The first stop on the site tour was a well being drilled for the geothermal heat pumps. Mike King, of Symbiont Service, Corp., said pumps would transfer water from one well, and then it would go through a heat exchange and be pumped back into a discharge well.
Geothermal heating and cooling taps into the renewable solar energy from the sun's rays that's stored in the ground and provides savings from 50 to 70 percent on utility bills.
The second stop was the cistern system being installed by Raindrop Cisterns. Jack Burden, of Raindrop, said the system would capture water to be used in the building and also supplement the irrigation on the property.
He said the system also would capture the property's stormwater, reducing runoff, and a second cistern system using bladder technology would store water for future use.
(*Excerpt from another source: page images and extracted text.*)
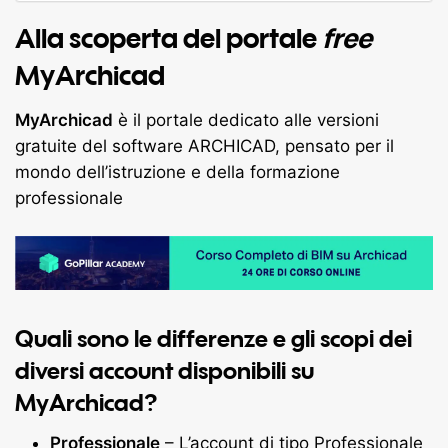
Alla scoperta del portale
free
MyArchicad
MyArchicad
è il portale dedicato alle versioni
gratuite del software ARCHICAD, pensato per il
mondo dell’istruzione e della formazione
professionale
Quali sono le differenze e gli scopi dei
diversi account disponibili su
MyArchicad
?
Professionale
– L’account di tipo Professionale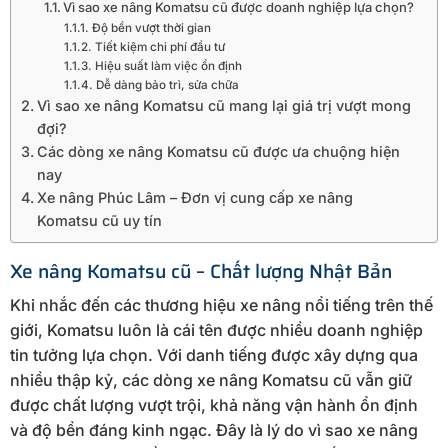
Vì sao xe nâng Komatsu cũ được doanh nghiệp lựa chọn?
Độ bền vượt thời gian
Tiết kiệm chi phí đầu tư
Hiệu suất làm việc ổn định
Dễ dàng bảo trì, sửa chữa
Vì sao xe nâng Komatsu cũ mang lại giá trị vượt mong
đợi?
Các dòng xe nâng Komatsu cũ được ưa chuộng hiện
nay
Xe nâng Phúc Lâm – Đơn vị cung cấp xe nâng
Komatsu cũ uy tín
Xe nâng Komatsu cũ – Chất lượng Nhật Bản
Khi nhắc đến các thương hiệu xe nâng nổi tiếng trên thế
giới, Komatsu luôn là cái tên được nhiều doanh nghiệp
tin tưởng lựa chọn. Với danh tiếng được xây dựng qua
nhiều thập kỷ, các dòng xe nâng Komatsu cũ vẫn giữ
được chất lượng vượt trội, khả năng vận hành ổn định
và độ bền đáng kinh ngạc. Đây là lý do vì sao xe nâng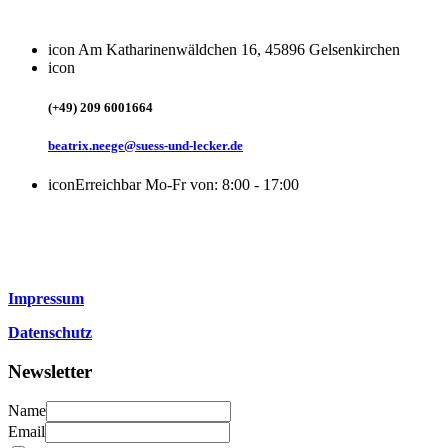
icon
Am Katharinenwäldchen 16, 45896 Gelsenkirchen
icon
(+49) 209 6001664
beatrix.neege@suess-und-lecker.de
icon
Erreichbar Mo-Fr von: 8:00 - 17:00
Impressum
Datenschutz
Newsletter
Name
Email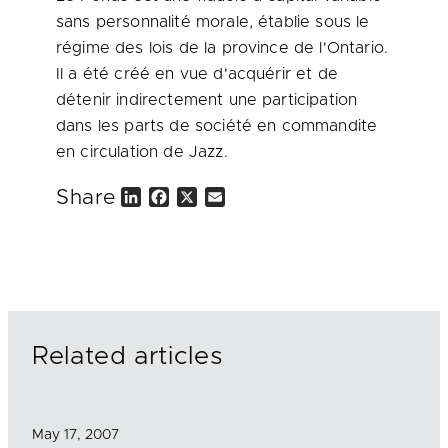
sans personnalité morale, établie sous le
régime des lois de la province de l'Ontario.
Il a été créé en vue d'acquérir et de
détenir indirectement une participation
dans les parts de société en commandite
en circulation de Jazz.
Share
L
F
X
E
i
a
m
n
c
a
k
e
i
e
b
l
d
o
I
o
n
k
Related articles
May 17, 2007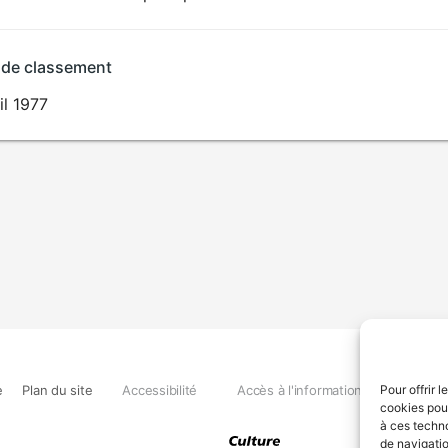
 de classement
il 1977
e
Plan du site
Accessibilité
Accès à l'information
Déclara
Pour offrir 
cookies pour
à ces techn
de navigatio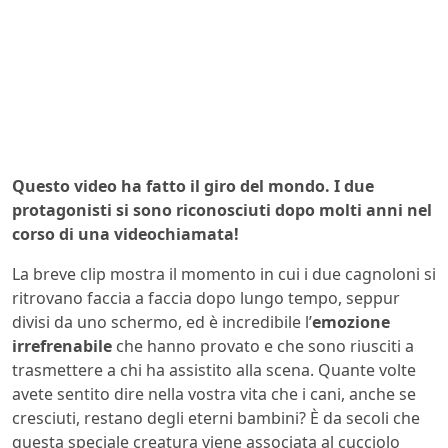
Questo video ha fatto il giro del mondo. I due
protagonisti si sono riconosciuti dopo molti anni nel
corso di una videochiamata!
La breve clip mostra il momento in cui i due cagnoloni si
ritrovano faccia a faccia dopo lungo tempo, seppur
divisi da uno schermo, ed è incredibile l’
emozione
irrefrenabile
che hanno provato e che sono riusciti a
trasmettere a chi ha assistito alla scena. Quante volte
avete sentito dire nella vostra vita che i cani, anche se
cresciuti, restano degli eterni bambini? È da secoli che
questa speciale creatura viene associata al cucciolo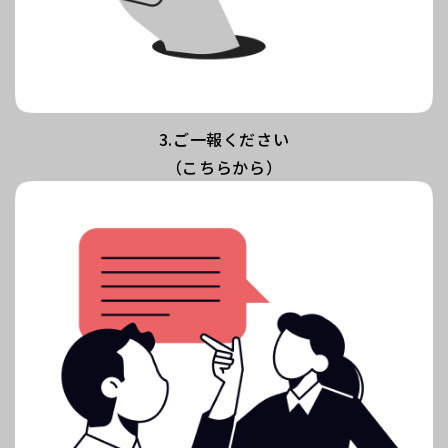
3.ご一報ください
（こちらから）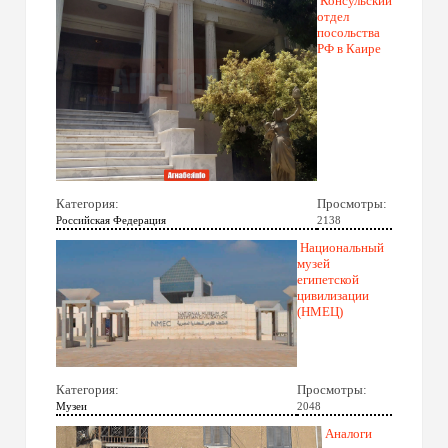
Консульский
отдел
посольства
РФ в Каире
Категория:
Просмотры:
Российская Федерация
2138
Национальный
музей
египетской
цивилизации
(НМЕЦ)
Категория:
Просмотры:
Музеи
2048
Аналоги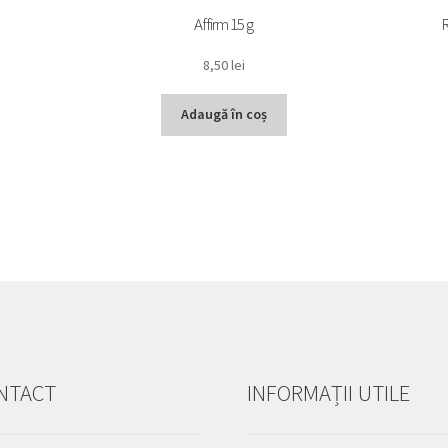
Affirm 15 g
R
8,50
lei
Adaugă în coș
NTACT
INFORMAȚII UTILE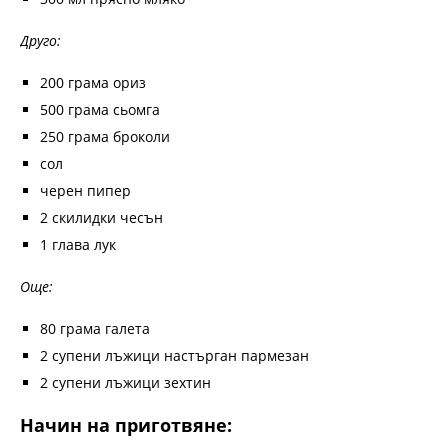
Друго:
200 грама ориз
500 грама сьомга
250 грама броколи
сол
черен пипер
2 скилидки чесън
1 глава лук
Още:
80 грама галета
2 супени лъжици настърган пармезан
2 супени лъжици зехтин
Начин на приготвяне: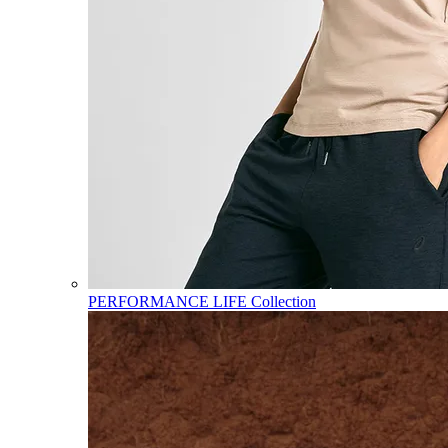
PERFORMANCE LIFE Collection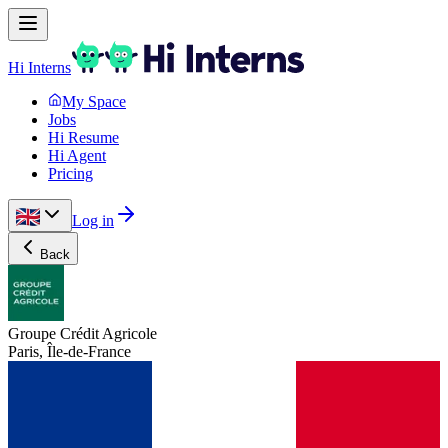
Hi Interns
My Space
Jobs
Hi Resume
Hi Agent
Pricing
Log in
Back
Groupe Crédit Agricole
Paris, Île-de-France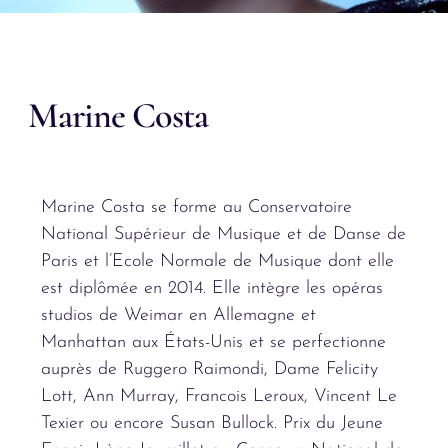
Marine Costa
Marine Costa se forme au Conservatoire
National Supérieur de Musique et de Danse de
Paris et l’Ecole Normale de Musique dont elle
est diplômée en 2014. Elle intègre les opéras
studios de Weimar en Allemagne et
Manhattan aux États-Unis et se perfectionne
auprès de Ruggero Raimondi, Dame Felicity
Lott, Ann Murray, Francois Leroux, Vincent Le
Texier ou encore Susan Bullock. Prix du Jeune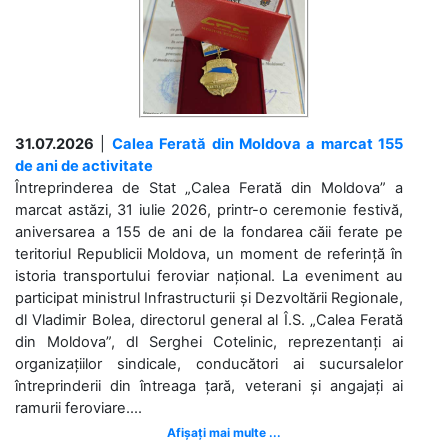
31.07.2026
|
Calea Ferată din Moldova a marcat 155
de ani de activitate
Întreprinderea de Stat „Calea Ferată din Moldova” a
marcat astăzi, 31 iulie 2026, printr-o ceremonie festivă,
aniversarea a 155 de ani de la fondarea căii ferate pe
teritoriul Republicii Moldova, un moment de referință în
istoria transportului feroviar național. La eveniment au
participat ministrul Infrastructurii și Dezvoltării Regionale,
dl Vladimir Bolea, directorul general al Î.S. „Calea Ferată
din Moldova”, dl Serghei Cotelinic, reprezentanți ai
organizațiilor sindicale, conducători ai sucursalelor
întreprinderii din întreaga țară, veterani și angajați ai
ramurii feroviare....
Afișați mai multe ...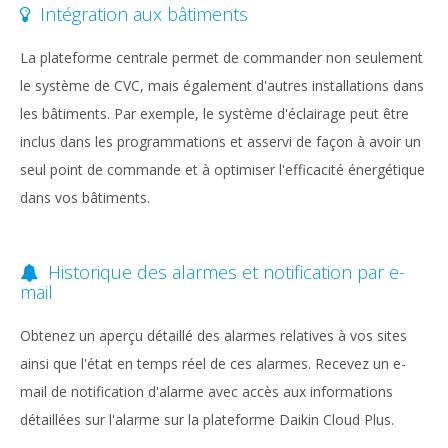
Intégration aux bâtiments
La plateforme centrale permet de commander non seulement
le système de CVC, mais également d'autres installations dans
les bâtiments. Par exemple, le système d'éclairage peut être
inclus dans les programmations et asservi de façon à avoir un
seul point de commande et à optimiser l'efficacité énergétique
dans vos bâtiments.
Historique des alarmes et notification par e-
mail
Obtenez un aperçu détaillé des alarmes relatives à vos sites
ainsi que l'état en temps réel de ces alarmes. Recevez un e-
mail de notification d'alarme avec accès aux informations
détaillées sur l'alarme sur la plateforme Daikin Cloud Plus.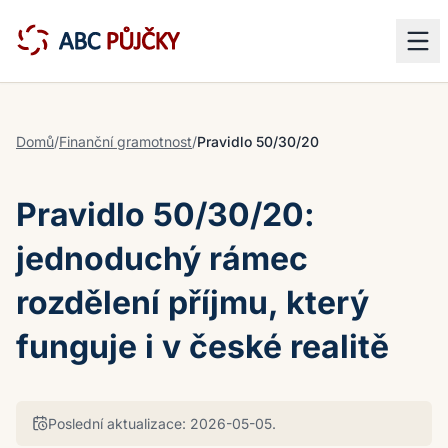
Domů
/
Finanční gramotnost
/
Pravidlo 50/30/20
Pravidlo 50/30/20:
jednoduchý rámec
rozdělení příjmu, který
funguje i v české realitě
Poslední aktualizace:
2026-05-05
.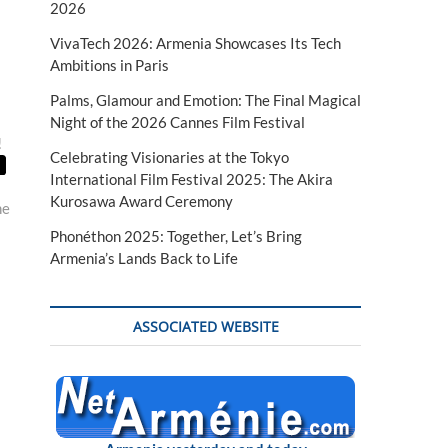
2026
VivaTech 2026: Armenia Showcases Its Tech
Ambitions in Paris
Palms, Glamour and Emotion: The Final Magical
Night of the 2026 Cannes Film Festival
!
Celebrating Visionaries at the Tokyo
International Film Festival 2025: The Akira
Kurosawa Award Ceremony
ne
Phonéthon 2025: Together, Let’s Bring
Armenia’s Lands Back to Life
ASSOCIATED WEBSITE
"There is no water waste," he pointed out. "They'll use every drop that falls on the property. It protects the natural environment and is not demanding of the water utility."
Rex James, of Eco Technologies, said his company installed photo voltaic cells at Beach Bums across the street, and power generated there is being brought to the Village. Photo voltaic cells convert solar light photons into electricity. Both buildings in the Village also will have photo voltaic cells installed on their roofs to power the site.